**Activity**
Look through the listing below and report the lines that have the word "ayer" in them.

**Task material**
==============================
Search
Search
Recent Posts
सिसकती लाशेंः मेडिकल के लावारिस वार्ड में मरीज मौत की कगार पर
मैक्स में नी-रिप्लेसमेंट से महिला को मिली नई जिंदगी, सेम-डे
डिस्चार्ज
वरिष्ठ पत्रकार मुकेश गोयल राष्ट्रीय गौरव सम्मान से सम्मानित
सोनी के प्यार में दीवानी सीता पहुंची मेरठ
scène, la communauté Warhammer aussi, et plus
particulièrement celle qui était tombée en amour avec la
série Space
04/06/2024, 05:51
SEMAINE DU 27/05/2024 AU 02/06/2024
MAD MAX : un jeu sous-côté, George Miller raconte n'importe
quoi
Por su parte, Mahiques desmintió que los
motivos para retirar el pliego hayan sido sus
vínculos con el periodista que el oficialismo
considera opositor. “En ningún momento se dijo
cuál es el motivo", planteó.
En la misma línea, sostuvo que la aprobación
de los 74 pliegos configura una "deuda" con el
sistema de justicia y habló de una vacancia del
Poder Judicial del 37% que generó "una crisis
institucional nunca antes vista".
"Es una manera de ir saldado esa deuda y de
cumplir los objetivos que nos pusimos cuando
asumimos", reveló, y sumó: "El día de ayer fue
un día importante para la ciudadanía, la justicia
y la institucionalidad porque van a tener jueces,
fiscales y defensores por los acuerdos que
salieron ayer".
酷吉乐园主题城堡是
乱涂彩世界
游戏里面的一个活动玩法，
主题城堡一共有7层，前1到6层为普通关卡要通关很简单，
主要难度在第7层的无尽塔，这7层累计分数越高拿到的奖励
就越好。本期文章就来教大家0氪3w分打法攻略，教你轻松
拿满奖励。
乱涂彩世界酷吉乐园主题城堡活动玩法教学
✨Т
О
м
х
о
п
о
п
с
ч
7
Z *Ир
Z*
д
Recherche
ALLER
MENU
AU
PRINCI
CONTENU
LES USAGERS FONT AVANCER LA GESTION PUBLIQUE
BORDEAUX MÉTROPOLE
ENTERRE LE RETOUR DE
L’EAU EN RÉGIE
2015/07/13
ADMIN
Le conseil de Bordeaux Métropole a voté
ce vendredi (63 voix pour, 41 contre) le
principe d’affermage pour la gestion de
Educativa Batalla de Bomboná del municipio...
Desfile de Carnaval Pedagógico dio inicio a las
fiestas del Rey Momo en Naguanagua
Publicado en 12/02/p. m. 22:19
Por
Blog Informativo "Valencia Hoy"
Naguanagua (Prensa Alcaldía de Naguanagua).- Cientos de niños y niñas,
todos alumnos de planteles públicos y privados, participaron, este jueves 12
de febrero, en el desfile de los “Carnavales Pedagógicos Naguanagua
==============================
**Solved exercise**
asumimos", reveló, y sumó: "El día de ayer fue
salieron ayer".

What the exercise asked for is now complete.